Don’t underestimate the importance of enough protein in your diet – it is just as important as the carbohydrate intake. Not enough protein means that you will feel less hungry, burn less fat and lose muscle mass. If you eat too little carbohydrate you may also feel deprived. Similarly, if you eat too much protein, then you may end up having an excess of fat and not the desired muscle mass.
Consider Having A Soy Scramble ?
If you are not a big fan of eggs, why not consider having a soy scramble instead? Or have a slice of wholemeal bread with some salsa. This way you get the right amount of protein, which also has the benefit of providing plenty of calcium and protein to support muscle growth. If you like coffee but not meat, then have a cup of green tea or have it mixed with your breakfast (in the morning). It has more caffeine than coffee and with it you get the beneficial antioxidants found in tea.
Another option for a set lunch meal is the lentil sandwich. Use the skinless, finely chopped lentils and chop into chunks. Spread on some avocado, some hummus, a side of tomatoes and put the cooked lentils on top. Add a sliced avocado to the top of the sandwich and enjoy. This is another good option because it provides you with many vitamins and minerals, as well as protein and good carbohydrates.

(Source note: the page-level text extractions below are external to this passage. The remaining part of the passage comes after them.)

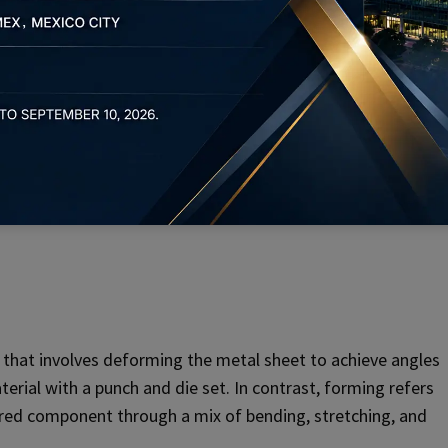
 Metal Stamping
 a metal sheet, whereas piercing is the process of making
t in the early stages of stamping to prepare the metal for
 that involves deforming the metal sheet to achieve angles
terial with a punch and die set. In contrast, forming refers
uired component through a mix of bending, stretching, and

For recommended snacks and extras, see this list at the end of the diet plan. For breakfast, try an Oatmeal Cookie. They are easy to make and have a delicious flavor. If you prefer toast, try slices of whole-wheat toast bread with a small piece of avocado on the bottom for a breakfast treat.

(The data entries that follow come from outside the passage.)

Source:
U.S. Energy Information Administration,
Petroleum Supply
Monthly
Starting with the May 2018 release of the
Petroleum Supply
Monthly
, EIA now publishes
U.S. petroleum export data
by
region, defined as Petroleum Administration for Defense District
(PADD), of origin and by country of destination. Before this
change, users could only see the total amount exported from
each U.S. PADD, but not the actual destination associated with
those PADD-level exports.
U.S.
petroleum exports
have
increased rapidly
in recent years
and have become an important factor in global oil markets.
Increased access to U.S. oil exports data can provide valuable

For lunch, I like to have a nice large bowl of low-fat sour cream on hand so that I can enjoy a dessert without having to worry about counting carbohydrates. For my snack, I like to have a nice piece of whole-wheat toasted casserole with some broccoli and mushrooms for a filling and flavorful lunchtime dish. For my mid-day meal, I like to have a nice piece of turkey, mixed with some tomato sauce and low-fat sour cream and a dash of pepper. For an after dinner treat, I like to have a cup of skim milk and yogurt for a dessert that is both healthy and full of fiber.
For dinner, I love to snack on some raw cashews and hemp seeds. For my snacks, I like to go with a nice piece of low-fat, high-fiber vegetable like broccoli. For my mid-day snack, I like to have some unsweetened, non-dairy protein like raw almond butter. For my final snack, I like to have some unsweetened, organic yogurt and a slice of dark chocolate. For dinner, I love to have a cup of red kidney beans along with some salsa to dip it into. For dessert, I have a little of dark chocolate and a cherry on top.
After your vegetables are prepared, add in your sauerkraut and mix thoroughly until the ingredients are covered. Then, spoon your mixture into your food processor and pulse until it becomes a smooth consistency. This is the foundation of your very own vegetarian soups! Now, for breakfast, you simply add your desired protein (peas and carrots are great for protein!)